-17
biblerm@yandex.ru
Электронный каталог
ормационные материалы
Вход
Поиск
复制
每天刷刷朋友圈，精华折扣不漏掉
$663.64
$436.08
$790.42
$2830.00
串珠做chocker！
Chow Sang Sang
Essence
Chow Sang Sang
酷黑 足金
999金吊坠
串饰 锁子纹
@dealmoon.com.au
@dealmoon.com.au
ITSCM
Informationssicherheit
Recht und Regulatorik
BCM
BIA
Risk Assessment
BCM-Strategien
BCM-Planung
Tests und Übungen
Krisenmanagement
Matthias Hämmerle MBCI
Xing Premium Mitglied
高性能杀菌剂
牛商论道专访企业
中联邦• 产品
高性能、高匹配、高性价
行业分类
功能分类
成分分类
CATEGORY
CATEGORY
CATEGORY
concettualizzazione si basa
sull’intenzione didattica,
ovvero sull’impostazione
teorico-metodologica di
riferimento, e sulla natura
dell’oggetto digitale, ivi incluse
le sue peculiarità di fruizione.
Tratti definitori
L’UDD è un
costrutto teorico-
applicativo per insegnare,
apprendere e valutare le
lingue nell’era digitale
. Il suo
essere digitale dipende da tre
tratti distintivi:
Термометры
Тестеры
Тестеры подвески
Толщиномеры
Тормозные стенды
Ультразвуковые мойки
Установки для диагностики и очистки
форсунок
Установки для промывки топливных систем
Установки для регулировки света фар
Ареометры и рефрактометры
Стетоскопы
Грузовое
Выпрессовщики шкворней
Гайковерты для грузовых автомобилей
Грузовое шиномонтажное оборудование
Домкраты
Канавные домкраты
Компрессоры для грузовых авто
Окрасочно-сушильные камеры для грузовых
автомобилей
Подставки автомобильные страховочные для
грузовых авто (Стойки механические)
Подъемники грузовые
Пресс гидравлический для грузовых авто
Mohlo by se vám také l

######

About this exercise = Copy out, word for word, only the lines from the one with "Krisenmanagement" through the last line of the material above.

Answer to this problem =
Krisenmanagement
Matthias Hämmerle MBCI
Xing Premium Mitglied
高性能杀菌剂
牛商论道专访企业
中联邦• 产品
高性能、高匹配、高性价
行业分类
功能分类
成分分类
CATEGORY
CATEGORY
CATEGORY
concettualizzazione si basa
sull’intenzione didattica,
ovvero sull’impostazione
teorico-metodologica di
riferimento, e sulla natura
dell’oggetto digitale, ivi incluse
le sue peculiarità di fruizione.
Tratti definitori
L’UDD è un
costrutto teorico-
applicativo per insegnare,
apprendere e valutare le
lingue nell’era digitale
. Il suo
essere digitale dipende da tre
tratti distintivi:
Термометры
Тестеры
Тестеры подвески
Толщиномеры
Тормозные стенды
Ультразвуковые мойки
Установки для диагностики и очистки
форсунок
Установки для промывки топливных систем
Установки для регулировки света фар
Ареометры и рефрактометры
Стетоскопы
Грузовое
Выпрессовщики шкворней
Гайковерты для грузовых автомобилей
Грузовое шиномонтажное оборудование
Домкраты
Канавные домкраты
Компрессоры для грузовых авто
Окрасочно-сушильные камеры для грузовых
автомобилей
Подставки автомобильные страховочные для
грузовых авто (Стойки механические)
Подъемники грузовые
Пресс гидравлический для грузовых авто
Mohlo by se vám také l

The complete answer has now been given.